RFM helps sift your customers into useful segments

There are dozens (hundreds?) of ways to know your customer (KYC). Some brands love personas. Others will get to know shoppers IRL in stores. For marketers, there’s one foundational KYC tenet: RFM.


RFM – Recency, Frequency, and Monetary – is everyday segmentation.


In the old days of direct marketing, there was a real cost constraint. Postage and printing carried a real cost, and your budget would allow you to ship only so many books (catalogs) and cards (postcards).


Carefully selecting an audience for a mailing was a battle. RFM was your ally.

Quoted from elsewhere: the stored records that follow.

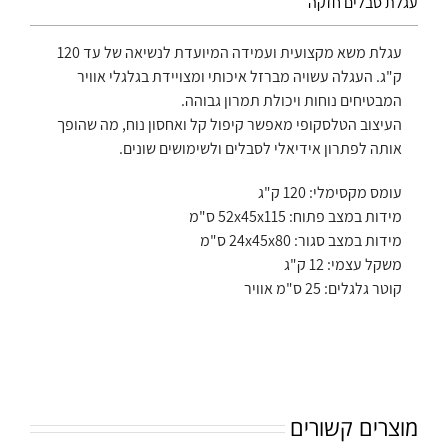
עגלת סבלים חזקה
עגלת משא מקצועית ועמידה המיועדת לנשיאה של עד 120
ק"ג. העגלה עשויה מברזל איכותי ומצויידת בגלגלי אוויר
המבטיחים נוחות ויכולת תמרון גבוהה.
העיצוב הטלסקופי מאפשר קיפול קל ואחסון נוח, מה שהופך
אותה לפתרון אידיאלי לסבלים ולשימושים שונים.
עומס מקסימלי: 120 ק"ג
מידות במצב פתוח: 52x45x115 ס"מ
מידות במצב סגור: 24x45x80 ס"מ
משקל עצמי: 12 ק"ג
קוטר גלגלים: 25 ס"מ אוויר
מוצרים קשורים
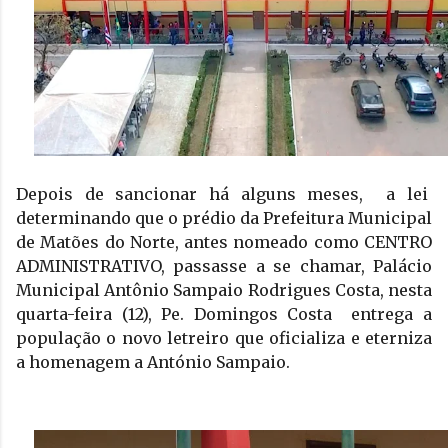
Depois de sancionar há alguns meses,  a lei  
determinando que o prédio da Prefeitura Municipal 
de Matões do Norte, antes nomeado como CENTRO 
ADMINISTRATIVO, passasse a se chamar, Palácio 
Municipal Antônio Sampaio Rodrigues Costa, nesta 
quarta-feira (12), Pe. Domingos Costa  entrega a 
população o novo letreiro que oficializa e eterniza 
a homenagem a António Sampaio.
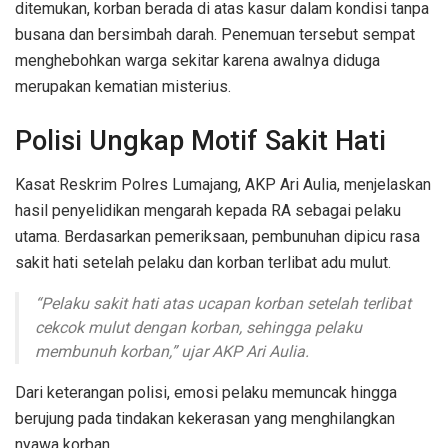
ditemukan, korban berada di atas kasur dalam kondisi tanpa
busana dan bersimbah darah. Penemuan tersebut sempat
menghebohkan warga sekitar karena awalnya diduga
merupakan kematian misterius.
Polisi Ungkap Motif Sakit Hati
Kasat Reskrim Polres Lumajang, AKP Ari Aulia, menjelaskan
hasil penyelidikan mengarah kepada RA sebagai pelaku
utama. Berdasarkan pemeriksaan, pembunuhan dipicu rasa
sakit hati setelah pelaku dan korban terlibat adu mulut.
“Pelaku sakit hati atas ucapan korban setelah terlibat
cekcok mulut dengan korban, sehingga pelaku
membunuh korban,” ujar AKP Ari Aulia.
Dari keterangan polisi, emosi pelaku memuncak hingga
berujung pada tindakan kekerasan yang menghilangkan
nyawa korban.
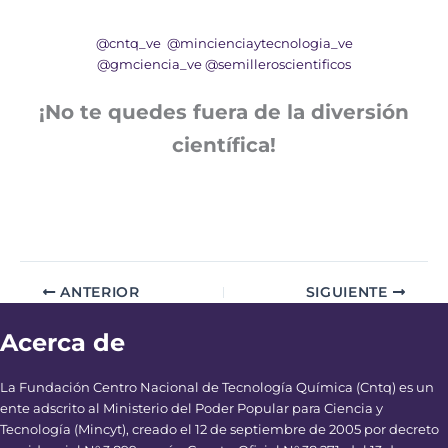
@cntq_ve
@mincienciaytecnologia_ve
@gmciencia_ve
@semilleroscientificos
¡No te quedes fuera de la diversión
científica!
ANTERIOR
SIGUIENTE
Acerca de
La Fundación Centro Nacional de Tecnología Química (Cntq) es un
ente adscrito al Ministerio del Poder Popular para Ciencia y
Tecnología (Mincyt), creado el 12 de septiembre de 2005 por decreto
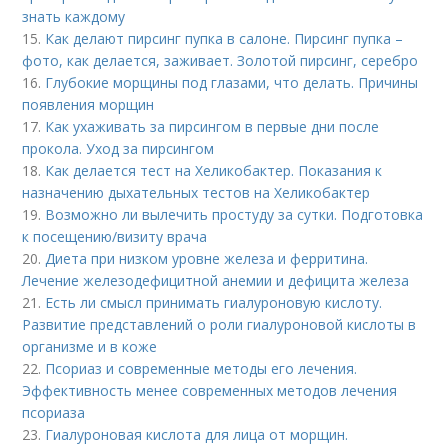
знать каждому
15.
Как делают пирсинг пупка в салоне. Пирсинг пупка –
фото, как делается, заживает. Золотой пирсинг, серебро
16.
Глубокие морщины под глазами, что делать. Причины
появления морщин
17.
Как ухаживать за пирсингом в первые дни после
прокола. Уход за пирсингом
18.
Как делается тест на Хеликобактер. Показания к
назначению дыхательных тестов на Хеликобактер
19.
Возможно ли вылечить простуду за сутки. Подготовка
к посещению/визиту врача
20.
Диета при низком уровне железа и ферритина.
Лечение железодефицитной анемии и дефицита железа
21.
Есть ли смысл принимать гиалуроновую кислоту.
Развитие представлений о роли гиалуроновой кислоты в
организме и в коже
22.
Псориаз и современные методы его лечения.
Эффективность менее современных методов лечения
псориаза
23.
Гиалуроновая кислота для лица от морщин.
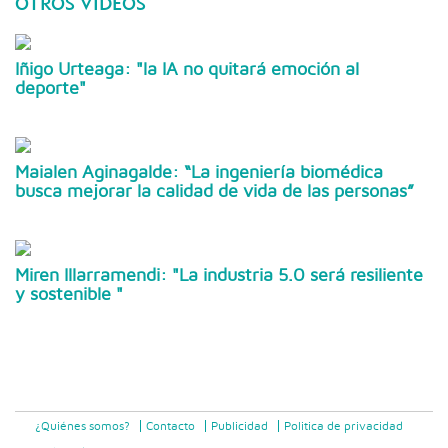
OTROS VÍDEOS
Iñigo Urteaga: "la IA no quitará emoción al
deporte"
Maialen Aginagalde: “La ingeniería biomédica
busca mejorar la calidad de vida de las personas”
Miren Illarramendi: "La industria 5.0 será resiliente
y sostenible "
¿Quiénes somos?
Contacto
Publicidad
Politica de privacidad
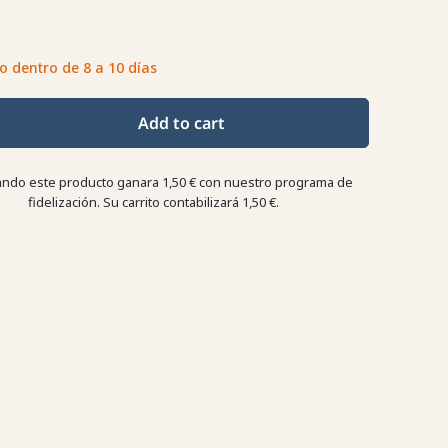
o dentro de 8 a 10 días
Add to cart
ndo este producto ganara
1,50 €
con nuestro programa de
fidelización. Su carrito contabilizará
1,50 €
.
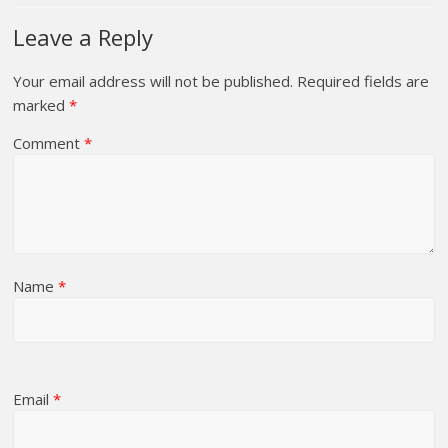
Leave a Reply
Your email address will not be published.
Required fields are
marked
*
Comment
*
Name
*
Email
*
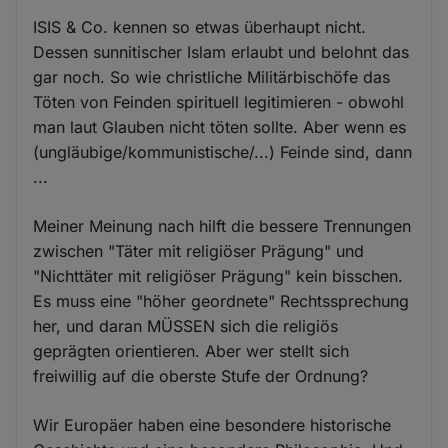
ISIS & Co. kennen so etwas überhaupt nicht.
Dessen sunnitischer Islam erlaubt und belohnt das
gar noch. So wie christliche Militärbischöfe das
Töten von Feinden spirituell legitimieren - obwohl
man laut Glauben nicht töten sollte. Aber wenn es
(ungläubige/kommunistische/...) Feinde sind, dann
...
Meiner Meinung nach hilft die bessere Trennungen
zwischen "Täter mit religiöser Prägung" und
"Nichttäter mit religiöser Prägung" kein bisschen.
Es muss eine "höher geordnete" Rechtssprechung
her, und daran MÜSSEN sich die religiös
geprägten orientieren. Aber wer stellt sich
freiwillig auf die oberste Stufe der Ordnung?
Wir Europäer haben eine besondere historische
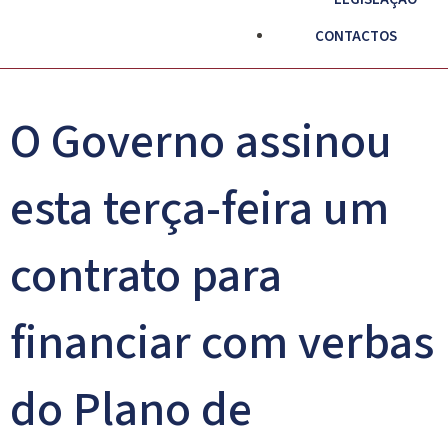
CONTACTOS
O Governo assinou
esta terça-feira um
contrato para
financiar com verbas
do Plano de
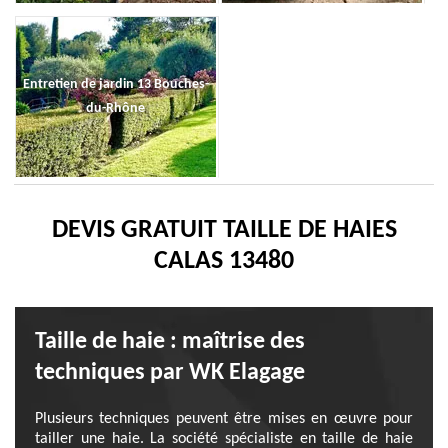
Entretien de jardin 13 Bouches-
du-Rhône
DEVIS GRATUIT TAILLE DE HAIES
CALAS 13480
Taille de haie : maîtrise des
techniques par WK Elagage
Plusieurs techniques peuvent être mises en œuvre pour
tailler une haie. La société spécialiste en taille de haie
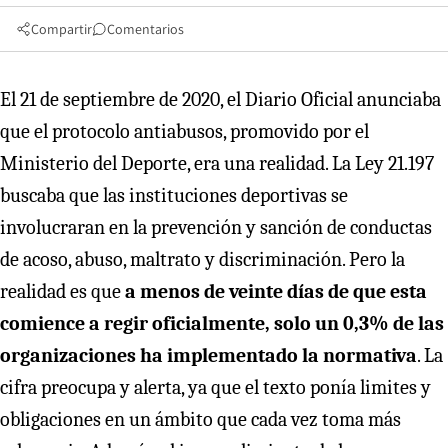
Compartir
Comentarios
El 21 de septiembre de 2020, el Diario Oficial anunciaba
que el protocolo antiabusos, promovido por el
Ministerio del Deporte, era una realidad. La Ley 21.197
buscaba que las instituciones deportivas se
involucraran en la prevención y sanción de conductas
de acoso, abuso, maltrato y discriminación. Pero la
realidad es que
a menos de veinte días de que esta
comience a regir oficialmente, solo un 0,3% de las
organizaciones ha implementado la normativa
. La
cifra preocupa y alerta, ya que el texto ponía limites y
obligaciones en un ámbito que cada vez toma más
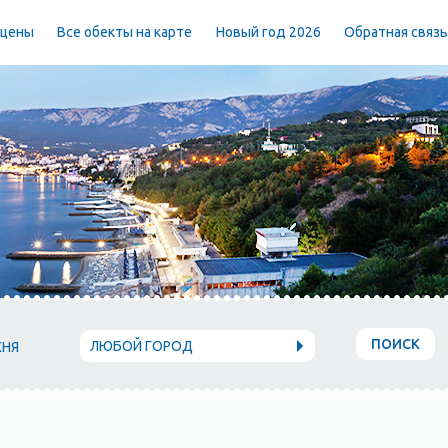
 цены
Все обекты на карте
Новый год 2026
Обратная связ
ПОИСК
ЛЮБОЙ ГОРОД
ХНЯ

Typical RFM schemes saw quintiles by part (R, F, and M), with the most audience allocated at the intersection of the top few Rs, Fs and some remnant Ms. The top cells earned the full glossy catalog. 


The 4 segments put forth from Signifyd (this particular graphic for electronics) is a good starting point for segmentation and contact strategy: knowing how much revenue shopper groups contribute - and grouping those along recency and frequency means.


RFM is a marketing standard. However, it has been largely retired across DTC. 


As economic pressures mount on DTC brands, though, activating your known shoppers is moving to the spotlight, and those brands that can successfully re-appropriate segmentation into their programs will be positioned to thrive (or, simply to survive).